TCD and TCDI studies follow a standard imaging protocol for the examination. A complete evaluation includes spectral Doppler analysis of all accessible portions of the major intracranial arteries. Velocities can be measured by automatic tracing or manual cursor placement. Bilateral evaluations are essential for a complete evaluation.
Transcranial Doppler- Complete Examination Protocol
Both TCD and TCDI include Spectral Doppler waveforms from the following vessels and approaches to obtain mean flow velocities (without angle correction):
- Submandibular Window:
- Distal cervical internal carotid arteries (ICA)
- Transtemporal Window:
- Terminal internal carotid arteries (TICA)
- M1 segment of the middle cerebral arteries (MCA)
- Should obtain proximal, mid and distal measurements
- A1 segment of the anterior cerebral arteries (ACA)
- Anterior communicating artery, if detectable (ACoA)
- P1 and P2 segments of the posterior cerebral arteries
- Posterior communicating arteries, if detectable (PCoA)
- Transtemporal Window:
- Terminal vertebral arteries (VA)
- Proximal and distal segments of the basilar artery (BA)
- Orbital Window: (may not be appropriate for all patients)
- Ophthalmic Artery (OA)
- Carotid siphon
Transcranial Doppler-Vasomotor Reactivity Protocol
Vasomotor reactivity testing is commonly ordered to evaluate cerebral reserve capacity in
patients with unilateral carotid compromises and or basilar artery compromises.
- A 1.5-2.5MHz transducer is used to insonate the MCA’s either bilaterally or unilaterally. The patient is then asked to hold his breath for thirty seconds while the targeted artery is monitored.
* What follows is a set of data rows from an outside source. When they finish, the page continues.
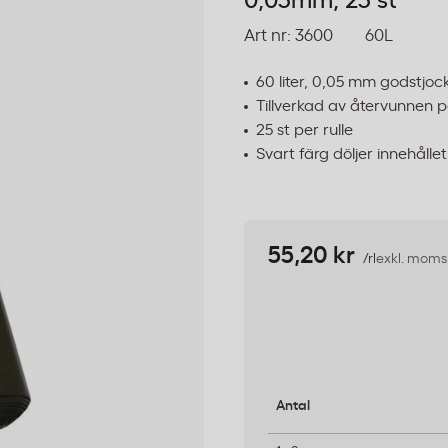
0,05mm, 25 st
Art nr:
3600
60L
60 liter, 0,05 mm godstjoc
Tillverkad av återvunnen p
25 st per rulle
Svart färg döljer innehållet
55,20 kr
/rl
exkl. moms
Antal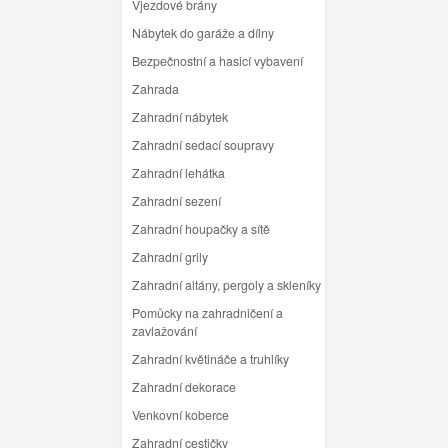
Vjezdové brány
Nábytek do garáže a dílny
Bezpečnostní a hasicí vybavení
Zahrada
Zahradní nábytek
Zahradní sedací soupravy
Zahradní lehátka
Zahradní sezení
Zahradní houpačky a sítě
Zahradní grily
Zahradní altány, pergoly a skleníky
Pomůcky na zahradničení a
zavlažování
Zahradní květináče a truhlíky
Zahradní dekorace
Venkovní koberce
Zahradní cestičky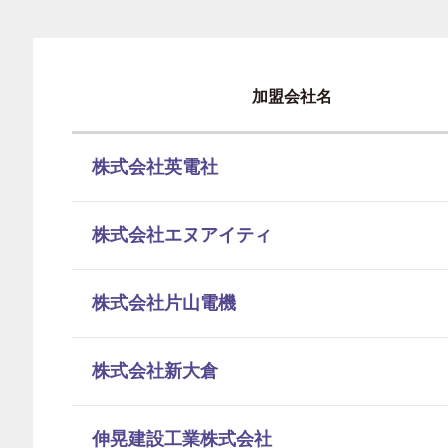
加盟会社名
株式会社英電社
株式会社エヌアイティ
株式会社片山電機
株式会社新大倉
伸晃建設工業株式会社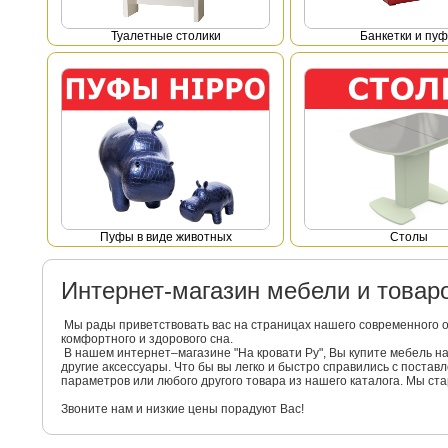
Туалетные столики
Банкетки и пу
Пуфы в виде животных
Столы
Интернет-магазин мебели и това
Мы рады приветствовать вас на страницах нашего современного 
комфортного и здорового сна.
В нашем интернет–магазине "На кровати Ру", Вы купите мебель 
другие аксессуары. Что бы вы легко и быстро справились с поста
параметров или любого другого товара из нашего каталога. Мы с
Звоните нам и низкие цены порадуют Вас!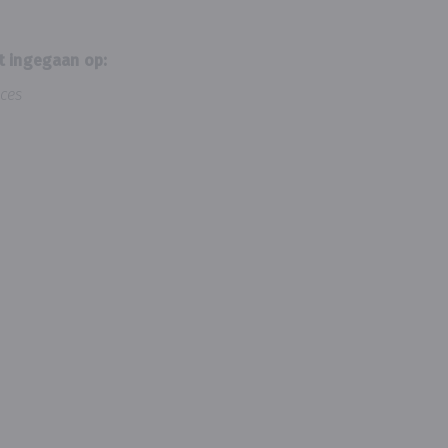
t ingegaan op:
ces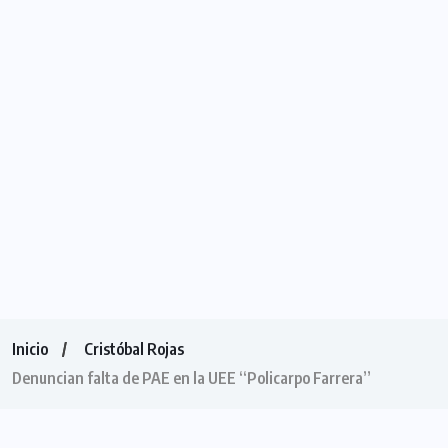
Inicio
Cristóbal Rojas
Denuncian falta de PAE en la UEE “Policarpo Farrera”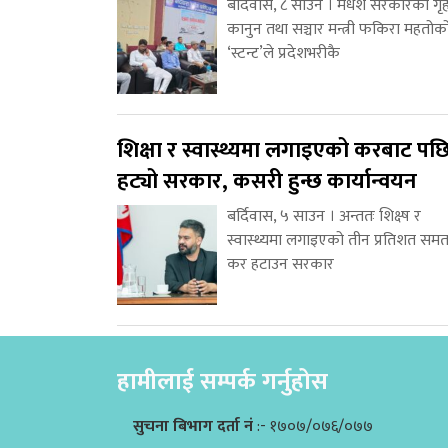
बर्दिवास, ८ साउन । मधेश सरकारका गृह
कानुन तथा सञ्चार मन्त्री फकिरा महतोक
‘स्टन्ट’ले प्रदेशभरीकै
शिक्षा र स्वास्थ्यमा लगाइएको करबाट पछ
हट्यो सरकार, कसरी हुन्छ कार्यान्वयन
बर्दिवास, ५ साउन । अन्ततः शिक्ष्ष र
स्वास्थ्यमा लगाइएको तीन प्रतिशत समत
कर हटाउन सरकार
हामीलाई सम्पर्क गर्नुहोस
सुचना बिभाग दर्ता नं
:- १७०७/०७६/०७७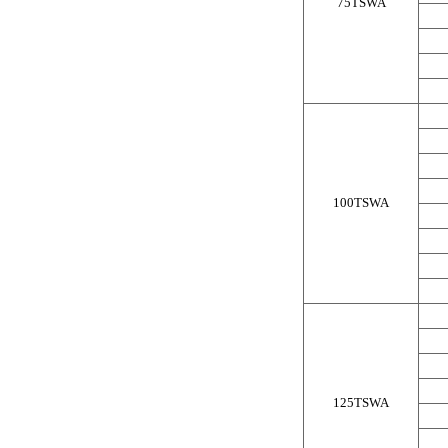
75TSWA
100TSWA
125TSWA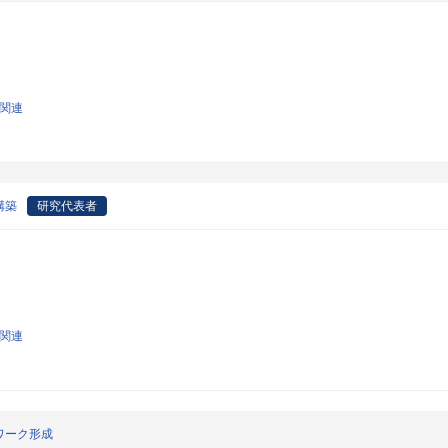
学関連
構築
研究代表者
学関連
ワーク形成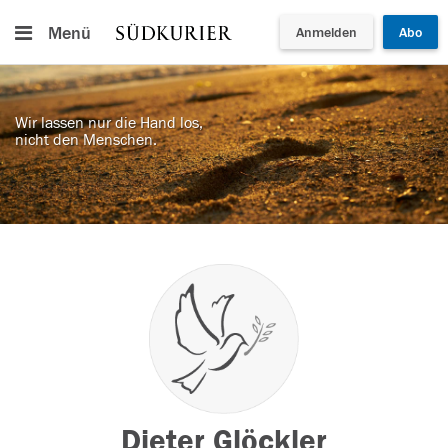
Menü
Anmelden
Abo
Wir lassen nur die Hand los,
nicht den Menschen.
Dieter Glöckler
- A normal response is for the mean flow velocity to reduce and then overshoot the baseline velocity as time expires and breathing resume.
- Many stroke and TIA patients cannot hold their breath that long so to test reserve capacity an injection of acetlyzolimide (Diamox) can be used which takes about 10 minutes to maximally dilate the arteries, or a tank of air with high pCO2 can be inhaled to precipitate vasodilation.
- This is the ultrasound version of a perfusion study without requiring a contrast medium.
Transcranial Doppler – Emboli Monitoring Protocol
Transcranial Doppler is the only modality that can detect and localize native emboli in real-time.
- A 1.5-2.5 blind pulsed-Doppler transducer is focused on the MCA and in many times fixed to a headband so the test is hands-free after set-up. Some headbands have servomotors inside them that allows for remote steering of the probe at the machine site. In 50-60% of stroke patients bilateral MCA monitoring can be achieved. This can cut the exam time in half.
- Monitoring the basilar artery is difficult and generally done with probe-in-hand, recording 500-750 beats per vessel. Emboli originating from one artery will be localized to an ipsilateral carotid or vertebral source.
- Emboli originating from a cardiac source will spew emboli through all the vessels targeted. M-mode spectral analysis can improve the display of the moving emboli as well as allow a calculation of emboli transit time.
- Testing always follows a complete transcranial Doppler Study.
Transcranial Doppler for Detection of Right-to-Left Cardiac Shunts
- One or both MCA’s can be monitored with a 1.5-2.5 MHz pulsed-Doppler transducer.
- In the out-patient lab an RN is brought in to set an IV line in preferably the brachial vein.
- On inpatient studies, the IV-line is already set reducing exam time.
- An agitated bolus of 9 cc’s saline and 1 cc of air is injected without Valsalva. The number of emboli are counted flowing through the target artery within 1 minute of the injection.
- A second injection is performed with a maximum Valsalva maneuver performed when the bolus if halfway injected. The number of microbubbles are counted flowing through the target arteries on this second maneuver.
- Since the patient is awake and participating many shunts will be detected that are missed by transesophogeal echocardiography.
- If the patient has no acoustic access through the temporal window monitoring the basilar artery is a suitable alternative.
- A complete TCD study is recommended before the Bubble provocation to check for mild intracranial stenosis and native emboli.